= Beginning of Section =
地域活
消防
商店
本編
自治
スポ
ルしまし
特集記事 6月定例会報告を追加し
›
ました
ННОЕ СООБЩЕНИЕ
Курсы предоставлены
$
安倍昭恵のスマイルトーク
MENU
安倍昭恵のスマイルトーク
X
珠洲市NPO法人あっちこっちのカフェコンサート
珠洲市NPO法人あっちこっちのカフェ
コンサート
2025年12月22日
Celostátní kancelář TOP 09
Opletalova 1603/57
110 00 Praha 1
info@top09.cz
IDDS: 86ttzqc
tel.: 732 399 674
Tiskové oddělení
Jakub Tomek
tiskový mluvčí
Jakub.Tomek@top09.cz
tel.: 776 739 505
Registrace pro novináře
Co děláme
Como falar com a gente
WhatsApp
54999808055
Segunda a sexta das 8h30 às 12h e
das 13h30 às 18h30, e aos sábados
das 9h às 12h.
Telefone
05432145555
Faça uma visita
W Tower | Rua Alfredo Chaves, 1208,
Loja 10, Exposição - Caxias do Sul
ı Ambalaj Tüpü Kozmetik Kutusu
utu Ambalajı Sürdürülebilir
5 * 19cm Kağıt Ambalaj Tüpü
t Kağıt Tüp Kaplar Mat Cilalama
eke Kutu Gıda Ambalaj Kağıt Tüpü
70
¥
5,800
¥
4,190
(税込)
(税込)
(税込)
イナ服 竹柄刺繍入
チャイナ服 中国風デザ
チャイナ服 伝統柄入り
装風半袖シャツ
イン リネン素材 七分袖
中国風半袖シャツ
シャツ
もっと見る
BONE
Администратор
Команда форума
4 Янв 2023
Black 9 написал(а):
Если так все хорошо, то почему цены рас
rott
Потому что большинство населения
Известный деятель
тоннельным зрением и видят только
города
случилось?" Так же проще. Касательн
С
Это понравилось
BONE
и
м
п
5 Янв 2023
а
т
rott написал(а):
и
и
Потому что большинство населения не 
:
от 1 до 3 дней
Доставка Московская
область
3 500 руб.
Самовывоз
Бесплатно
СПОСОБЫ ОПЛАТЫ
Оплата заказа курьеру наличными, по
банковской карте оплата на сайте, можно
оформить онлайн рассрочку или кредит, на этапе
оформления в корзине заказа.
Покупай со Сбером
= End of Section =
Within the records above, the line carrying "оформить онлайн рассрочку" starts the range and the last line ends it. Set down that range exactly.

> SOLUTION TO THIS EXERCISE:
оформить онлайн рассрочку или кредит, на этапе
оформления в корзине заказа.
Покупай со Сбером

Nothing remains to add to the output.